5.1 The Impact on Tenants
These high rents are causing distress for tenants. With the number of new dwellings coming into the market continuing
to fall, tenants are left with little choice but to pay the high rents, resulting in a landlords’ market.
5.2 The Future Outlook
The outlook for the rental market remains bleak. With migration ramping up and an increase in international students,
the demand for rental properties is set to increase, pushing rents even higher.
6. Auction Market: A Positive Indicator
The auction market, often considered a reliable indicator of the health of the housing market, has been performing well. Most markets now have clearance rates above 70%, indicating strong demand.

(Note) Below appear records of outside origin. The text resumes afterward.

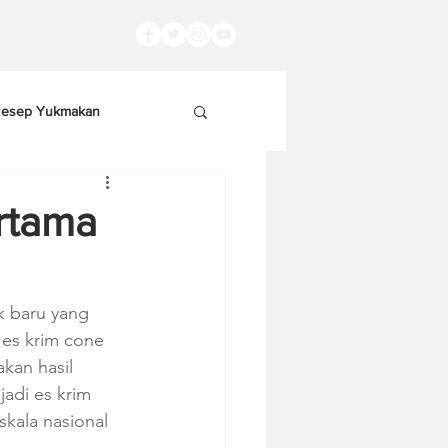
esep Yukmakan
rtama
k baru yang 
 es krim cone 
kan hasil 
adi es krim 
kala nasional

6.1 The Sydney and Melbourne Markets
The Sydney and Melbourne markets have been leading the way, with clearance rates tracking at their highest point
since April last year. This strong performance indicates a revival in these markets, which had previously led the market
downturn.
6.2 The Future of the Auction Market
The auction market is expected to remain strong, especially if the economy continues to perform well. The fact that
prices are still lower than a year ago suggests that the market has room for growth, which is likely to be reflected in the
auction market.
7. Concluding Remarks
In conclusion, while Australia faces economic challenges such as rising interest rates and inflation, the robust housing
and auction markets provide a glimmer of hope. This analysis underscores the importance of understanding the
intricate relationship between economic scenarios and housing markets, and the need for effective regulatory measures
to ensure a balanced and thriving economy.